The original German, “Archaischer Torso Apollos”:
Wir kannten nicht sein unerhörtes Haupt, darin die Augenäpfel reiften. Aber sein Torso glüht noch wie ein Kandelaber, in dem sein Schauen, nur zurückgeschraubt, sich hält und glänzt. Sonst könnte nicht der Bug der Brust dich blenden, und im leisen Drehen der Lenden könnte nicht ein Lächeln gehen zu jener Mitte, die die Zeugung trug. Sonst stünde dieser Stein entstellt und kurz unter der Schultern durchsichtigem Sturz und flimmerte nicht so wie Raubtierfelle; und bräche nicht aus allen seinen Rändern aus wie ein Stern: denn da ist keine Stelle, die dich nicht sieht. Du mußt dein Leben ändern.
And Landman’s translation, “Archaic Torso of Apollo”:
We never knew his fantastic head, where eyes like apples ripened. Yet his torso, like a lamp, still glows with his gaze which, although turned down low, lingers and shines. Else the prow of his breast couldn't dazzle you, nor in the slight twist of his loins could a smile run free through that center which held fertility. Else this stone would stand defaced and squat under the shoulders' diaphanous dive and not glisten like a predator's coat; and not from every edge explode like starlight: for there's not one spot that doesn't see you. You must change your life.
Before I begin with Sloterdijk’s (bad) interpretation, please make a mental note of the following, relatively uncontroversial features: the poem is about an Ancient sculpture. The poem’s title tells us it is a sculpture of the god Apollo, but the poem itself makes no mention of whom the sculpture depicts. Instead, quite a bit of emphasis is placed on the fact that the sculpture is headless. The sonnet’s ‘volta’, I would say, occurs relatively early on: halfway along the first line of the second quatrain (“Sonst könnte nicht der Bug”/“Else the prow of his breast”), where the poem shifts from a direct appraisal of the headless sculpture to a counterfactual consideration of the things the sculpture could not have done, were it to have retained its head (though you might say the volta occurs even earlier, at the end of the second line of the first quatrain, “Aber”/“Yet”, from which point the torso’s lack of a head is shown not to be a lack at all).
Saying much more would be full-blooded interpretation, so let’s turn to Sloterdijk’s misinterpretation before I do so.
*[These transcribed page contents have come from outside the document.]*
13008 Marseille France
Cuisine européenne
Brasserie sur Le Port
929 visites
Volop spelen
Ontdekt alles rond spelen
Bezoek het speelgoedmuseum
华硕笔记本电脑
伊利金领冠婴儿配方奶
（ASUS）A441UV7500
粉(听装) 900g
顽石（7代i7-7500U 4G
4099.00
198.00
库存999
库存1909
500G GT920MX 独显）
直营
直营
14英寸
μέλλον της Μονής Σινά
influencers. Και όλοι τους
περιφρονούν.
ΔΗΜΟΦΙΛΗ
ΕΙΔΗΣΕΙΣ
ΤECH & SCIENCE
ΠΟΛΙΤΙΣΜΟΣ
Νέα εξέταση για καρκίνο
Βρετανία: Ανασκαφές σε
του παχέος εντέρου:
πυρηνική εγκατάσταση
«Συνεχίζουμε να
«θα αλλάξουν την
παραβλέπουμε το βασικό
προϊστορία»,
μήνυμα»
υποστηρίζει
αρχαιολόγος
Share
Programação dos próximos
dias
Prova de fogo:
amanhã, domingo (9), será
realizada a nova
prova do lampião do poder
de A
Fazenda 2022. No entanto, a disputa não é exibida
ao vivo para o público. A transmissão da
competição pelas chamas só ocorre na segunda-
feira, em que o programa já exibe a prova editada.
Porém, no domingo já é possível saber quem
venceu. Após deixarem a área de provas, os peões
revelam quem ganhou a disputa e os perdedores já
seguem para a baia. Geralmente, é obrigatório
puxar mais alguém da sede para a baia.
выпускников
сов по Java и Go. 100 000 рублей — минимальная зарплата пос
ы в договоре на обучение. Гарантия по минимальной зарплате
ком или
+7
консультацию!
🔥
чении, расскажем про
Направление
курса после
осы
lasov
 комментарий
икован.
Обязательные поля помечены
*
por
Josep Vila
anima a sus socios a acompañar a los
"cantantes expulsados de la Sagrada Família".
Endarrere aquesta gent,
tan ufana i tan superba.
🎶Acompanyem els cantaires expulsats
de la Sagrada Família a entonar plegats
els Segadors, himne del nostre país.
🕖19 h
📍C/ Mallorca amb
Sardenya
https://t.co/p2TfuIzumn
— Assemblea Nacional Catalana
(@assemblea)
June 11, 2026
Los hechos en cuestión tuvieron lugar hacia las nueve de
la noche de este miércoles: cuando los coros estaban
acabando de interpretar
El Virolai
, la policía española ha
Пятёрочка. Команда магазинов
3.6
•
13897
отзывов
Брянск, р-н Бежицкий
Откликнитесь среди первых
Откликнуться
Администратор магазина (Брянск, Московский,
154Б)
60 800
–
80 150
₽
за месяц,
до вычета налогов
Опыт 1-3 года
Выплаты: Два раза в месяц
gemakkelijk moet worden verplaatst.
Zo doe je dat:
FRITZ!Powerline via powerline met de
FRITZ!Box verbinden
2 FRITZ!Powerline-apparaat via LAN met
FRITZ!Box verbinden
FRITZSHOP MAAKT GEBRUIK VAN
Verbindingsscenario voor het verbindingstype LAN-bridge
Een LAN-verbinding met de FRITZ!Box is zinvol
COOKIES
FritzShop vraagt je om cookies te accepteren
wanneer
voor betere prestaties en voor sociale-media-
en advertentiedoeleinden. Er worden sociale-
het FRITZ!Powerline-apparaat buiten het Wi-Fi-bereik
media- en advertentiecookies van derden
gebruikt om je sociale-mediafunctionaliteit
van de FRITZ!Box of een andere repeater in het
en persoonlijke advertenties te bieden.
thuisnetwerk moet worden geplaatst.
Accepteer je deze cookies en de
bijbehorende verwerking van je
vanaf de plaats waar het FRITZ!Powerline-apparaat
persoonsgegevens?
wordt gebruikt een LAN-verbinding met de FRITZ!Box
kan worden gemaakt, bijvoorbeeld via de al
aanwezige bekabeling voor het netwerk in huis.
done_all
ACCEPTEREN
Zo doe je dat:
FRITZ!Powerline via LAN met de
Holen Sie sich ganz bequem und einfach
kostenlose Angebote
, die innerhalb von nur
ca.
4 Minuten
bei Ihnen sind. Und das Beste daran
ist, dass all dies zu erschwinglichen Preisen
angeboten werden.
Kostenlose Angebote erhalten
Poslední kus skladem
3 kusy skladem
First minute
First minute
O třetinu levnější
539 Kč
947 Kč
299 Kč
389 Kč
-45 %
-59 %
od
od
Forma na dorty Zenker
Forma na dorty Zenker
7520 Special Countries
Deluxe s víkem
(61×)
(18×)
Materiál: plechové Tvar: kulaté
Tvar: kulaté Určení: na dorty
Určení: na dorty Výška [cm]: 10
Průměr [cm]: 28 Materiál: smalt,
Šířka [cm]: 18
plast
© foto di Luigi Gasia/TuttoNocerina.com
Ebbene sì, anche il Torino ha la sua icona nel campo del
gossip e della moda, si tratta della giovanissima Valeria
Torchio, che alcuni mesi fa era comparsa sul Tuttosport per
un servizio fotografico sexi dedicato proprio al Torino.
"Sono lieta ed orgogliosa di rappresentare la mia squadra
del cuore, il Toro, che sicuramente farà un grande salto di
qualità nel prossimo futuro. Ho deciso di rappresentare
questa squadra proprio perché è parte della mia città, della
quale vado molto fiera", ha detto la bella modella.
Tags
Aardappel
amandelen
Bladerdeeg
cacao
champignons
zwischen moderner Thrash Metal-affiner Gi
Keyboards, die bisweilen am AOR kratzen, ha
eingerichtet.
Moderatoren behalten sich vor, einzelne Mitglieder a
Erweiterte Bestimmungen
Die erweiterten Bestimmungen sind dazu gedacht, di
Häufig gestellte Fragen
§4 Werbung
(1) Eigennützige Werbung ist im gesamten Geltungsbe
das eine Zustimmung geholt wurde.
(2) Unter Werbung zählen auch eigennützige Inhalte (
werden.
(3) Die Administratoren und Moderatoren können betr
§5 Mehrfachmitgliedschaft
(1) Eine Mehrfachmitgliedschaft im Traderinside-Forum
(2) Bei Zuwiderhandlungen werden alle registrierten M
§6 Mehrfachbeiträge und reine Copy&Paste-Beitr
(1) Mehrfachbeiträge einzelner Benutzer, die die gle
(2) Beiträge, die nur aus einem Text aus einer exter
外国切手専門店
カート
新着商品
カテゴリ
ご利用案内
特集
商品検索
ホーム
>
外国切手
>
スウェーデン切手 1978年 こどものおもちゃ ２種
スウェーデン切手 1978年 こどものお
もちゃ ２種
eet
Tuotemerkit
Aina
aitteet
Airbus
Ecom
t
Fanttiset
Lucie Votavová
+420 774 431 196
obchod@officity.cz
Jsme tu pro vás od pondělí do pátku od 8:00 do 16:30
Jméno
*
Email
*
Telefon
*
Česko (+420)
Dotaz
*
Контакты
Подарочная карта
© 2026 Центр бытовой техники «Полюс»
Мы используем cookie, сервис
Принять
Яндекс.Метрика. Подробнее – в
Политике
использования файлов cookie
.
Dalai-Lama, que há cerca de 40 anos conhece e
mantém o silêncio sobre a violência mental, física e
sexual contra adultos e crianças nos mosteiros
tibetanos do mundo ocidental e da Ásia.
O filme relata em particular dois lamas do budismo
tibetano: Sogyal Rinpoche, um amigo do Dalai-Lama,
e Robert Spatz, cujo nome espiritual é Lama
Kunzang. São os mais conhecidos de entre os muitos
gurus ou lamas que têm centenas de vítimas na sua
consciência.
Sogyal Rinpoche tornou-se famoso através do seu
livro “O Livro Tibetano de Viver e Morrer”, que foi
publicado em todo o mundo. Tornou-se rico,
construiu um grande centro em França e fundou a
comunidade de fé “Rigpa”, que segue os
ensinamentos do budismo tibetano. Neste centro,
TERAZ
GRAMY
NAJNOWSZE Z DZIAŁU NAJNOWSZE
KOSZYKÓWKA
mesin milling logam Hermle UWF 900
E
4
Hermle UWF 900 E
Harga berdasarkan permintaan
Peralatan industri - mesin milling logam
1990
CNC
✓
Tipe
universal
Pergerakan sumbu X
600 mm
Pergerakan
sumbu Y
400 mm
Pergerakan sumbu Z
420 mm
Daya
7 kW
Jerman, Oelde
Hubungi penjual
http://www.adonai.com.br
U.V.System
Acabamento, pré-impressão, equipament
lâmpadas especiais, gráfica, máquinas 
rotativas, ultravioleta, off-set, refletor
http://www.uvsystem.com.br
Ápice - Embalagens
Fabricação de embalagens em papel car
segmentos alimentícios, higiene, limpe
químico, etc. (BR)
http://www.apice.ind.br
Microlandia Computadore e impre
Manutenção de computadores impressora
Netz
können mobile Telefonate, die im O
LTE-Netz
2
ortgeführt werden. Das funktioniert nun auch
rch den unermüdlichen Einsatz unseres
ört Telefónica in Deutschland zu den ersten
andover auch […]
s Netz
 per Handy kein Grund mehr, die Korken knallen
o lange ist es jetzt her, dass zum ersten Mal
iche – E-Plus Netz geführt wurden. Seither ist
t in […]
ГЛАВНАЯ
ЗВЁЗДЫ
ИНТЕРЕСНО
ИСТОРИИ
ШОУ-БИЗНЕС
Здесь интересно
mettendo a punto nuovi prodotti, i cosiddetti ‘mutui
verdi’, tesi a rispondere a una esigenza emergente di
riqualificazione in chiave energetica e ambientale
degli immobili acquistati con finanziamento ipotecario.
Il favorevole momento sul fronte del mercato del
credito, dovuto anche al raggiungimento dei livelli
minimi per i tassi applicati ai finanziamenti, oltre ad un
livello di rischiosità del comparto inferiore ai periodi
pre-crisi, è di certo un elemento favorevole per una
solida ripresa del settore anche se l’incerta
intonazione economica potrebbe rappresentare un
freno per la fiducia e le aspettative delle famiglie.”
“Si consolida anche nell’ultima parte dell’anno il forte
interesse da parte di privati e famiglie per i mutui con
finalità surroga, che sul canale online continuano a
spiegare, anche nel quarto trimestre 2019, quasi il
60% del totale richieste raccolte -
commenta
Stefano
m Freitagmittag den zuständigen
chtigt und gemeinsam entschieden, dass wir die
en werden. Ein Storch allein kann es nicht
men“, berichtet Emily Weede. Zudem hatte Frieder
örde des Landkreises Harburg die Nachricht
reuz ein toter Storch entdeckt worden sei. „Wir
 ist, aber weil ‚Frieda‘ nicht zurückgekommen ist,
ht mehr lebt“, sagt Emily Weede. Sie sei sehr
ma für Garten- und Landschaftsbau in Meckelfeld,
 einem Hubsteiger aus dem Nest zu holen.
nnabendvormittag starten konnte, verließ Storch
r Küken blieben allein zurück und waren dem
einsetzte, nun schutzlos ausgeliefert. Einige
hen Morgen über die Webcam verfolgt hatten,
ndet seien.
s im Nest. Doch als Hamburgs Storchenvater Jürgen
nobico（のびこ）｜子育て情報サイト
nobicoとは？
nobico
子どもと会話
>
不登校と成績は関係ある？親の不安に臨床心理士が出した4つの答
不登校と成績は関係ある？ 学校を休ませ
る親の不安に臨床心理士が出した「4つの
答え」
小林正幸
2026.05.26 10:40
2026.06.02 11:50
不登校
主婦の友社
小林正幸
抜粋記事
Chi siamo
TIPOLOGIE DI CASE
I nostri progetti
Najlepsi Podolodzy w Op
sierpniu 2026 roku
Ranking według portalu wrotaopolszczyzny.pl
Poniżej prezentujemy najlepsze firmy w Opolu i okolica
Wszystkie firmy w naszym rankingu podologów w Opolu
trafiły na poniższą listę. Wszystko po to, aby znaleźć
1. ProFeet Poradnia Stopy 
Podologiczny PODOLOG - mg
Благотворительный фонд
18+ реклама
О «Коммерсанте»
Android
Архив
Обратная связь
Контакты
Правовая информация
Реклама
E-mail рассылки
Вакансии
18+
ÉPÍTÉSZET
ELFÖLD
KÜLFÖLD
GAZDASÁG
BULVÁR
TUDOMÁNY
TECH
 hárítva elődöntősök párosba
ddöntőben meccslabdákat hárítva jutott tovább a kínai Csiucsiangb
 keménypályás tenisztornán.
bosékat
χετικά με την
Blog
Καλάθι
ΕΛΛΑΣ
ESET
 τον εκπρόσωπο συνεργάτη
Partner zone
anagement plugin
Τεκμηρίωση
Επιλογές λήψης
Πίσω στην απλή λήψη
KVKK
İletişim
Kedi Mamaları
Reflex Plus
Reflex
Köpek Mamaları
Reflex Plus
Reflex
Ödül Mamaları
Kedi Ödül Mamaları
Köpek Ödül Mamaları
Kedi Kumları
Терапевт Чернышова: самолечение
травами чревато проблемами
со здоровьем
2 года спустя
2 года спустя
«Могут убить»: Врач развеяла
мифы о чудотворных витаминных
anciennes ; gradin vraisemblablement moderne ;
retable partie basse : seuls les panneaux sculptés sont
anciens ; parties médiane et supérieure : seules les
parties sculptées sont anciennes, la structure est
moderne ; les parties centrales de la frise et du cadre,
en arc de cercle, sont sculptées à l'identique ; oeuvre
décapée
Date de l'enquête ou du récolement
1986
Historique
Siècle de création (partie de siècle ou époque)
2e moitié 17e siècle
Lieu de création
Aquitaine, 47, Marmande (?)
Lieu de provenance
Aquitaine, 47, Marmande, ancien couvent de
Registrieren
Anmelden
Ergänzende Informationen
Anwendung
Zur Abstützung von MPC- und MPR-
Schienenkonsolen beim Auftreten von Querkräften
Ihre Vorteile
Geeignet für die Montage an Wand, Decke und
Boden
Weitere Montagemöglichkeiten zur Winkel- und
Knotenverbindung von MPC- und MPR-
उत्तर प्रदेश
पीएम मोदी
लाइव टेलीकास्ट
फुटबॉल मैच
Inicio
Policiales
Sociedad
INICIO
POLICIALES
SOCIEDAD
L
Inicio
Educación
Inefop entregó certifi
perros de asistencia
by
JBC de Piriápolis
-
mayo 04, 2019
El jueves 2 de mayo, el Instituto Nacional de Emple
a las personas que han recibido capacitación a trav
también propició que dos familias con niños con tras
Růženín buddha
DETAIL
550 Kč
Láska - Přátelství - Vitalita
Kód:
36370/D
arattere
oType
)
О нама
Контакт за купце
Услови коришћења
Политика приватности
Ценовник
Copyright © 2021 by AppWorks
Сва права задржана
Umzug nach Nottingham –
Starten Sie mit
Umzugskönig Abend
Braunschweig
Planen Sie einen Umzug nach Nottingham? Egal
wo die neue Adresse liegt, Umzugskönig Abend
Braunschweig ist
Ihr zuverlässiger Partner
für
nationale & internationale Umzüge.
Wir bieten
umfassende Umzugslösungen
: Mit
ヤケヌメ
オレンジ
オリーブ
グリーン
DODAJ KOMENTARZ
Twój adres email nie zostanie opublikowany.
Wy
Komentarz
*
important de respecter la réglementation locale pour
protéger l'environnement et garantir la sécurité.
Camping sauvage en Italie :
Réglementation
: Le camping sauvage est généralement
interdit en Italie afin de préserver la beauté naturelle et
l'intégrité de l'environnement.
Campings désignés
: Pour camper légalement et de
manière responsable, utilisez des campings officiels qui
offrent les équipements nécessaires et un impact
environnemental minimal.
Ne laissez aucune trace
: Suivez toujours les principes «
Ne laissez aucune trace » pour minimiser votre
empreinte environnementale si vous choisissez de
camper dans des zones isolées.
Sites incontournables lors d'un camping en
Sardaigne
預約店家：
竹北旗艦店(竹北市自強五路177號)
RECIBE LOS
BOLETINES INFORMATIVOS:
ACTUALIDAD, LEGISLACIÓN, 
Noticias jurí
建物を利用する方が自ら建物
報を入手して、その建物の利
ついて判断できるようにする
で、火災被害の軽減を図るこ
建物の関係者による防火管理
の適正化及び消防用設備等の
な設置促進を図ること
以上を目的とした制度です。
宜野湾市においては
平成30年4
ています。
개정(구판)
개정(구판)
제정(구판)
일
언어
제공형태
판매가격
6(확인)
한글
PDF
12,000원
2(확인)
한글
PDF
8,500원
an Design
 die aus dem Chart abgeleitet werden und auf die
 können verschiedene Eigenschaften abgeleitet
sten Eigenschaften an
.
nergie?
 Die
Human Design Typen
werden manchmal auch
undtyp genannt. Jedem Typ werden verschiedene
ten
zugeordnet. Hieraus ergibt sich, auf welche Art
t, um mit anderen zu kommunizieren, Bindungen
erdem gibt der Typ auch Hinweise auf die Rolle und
After citing the poem in full, he has this to say:
Whoever absorbs anything vaguely concrete upon first reading has understood this much: the poem is dealing with perfection - a perfection that seems all the more binding and mysterious because it is the perfection of a fragment. (Sloterdijk  2013, 21)
The German word Vollkommenheit, refers to completeness, wholeness in itself, and can also be understood as perfection. Because a thing is complete, it could not possibly be a better version of itself. Now the torso is, of course, incomplete because it has lost its head. And precisely because it is without such a head, it is able to affect the person who looks upon it. And Sloterdijk is saying that this is a kind of perfection, “the perfection of a fragment”.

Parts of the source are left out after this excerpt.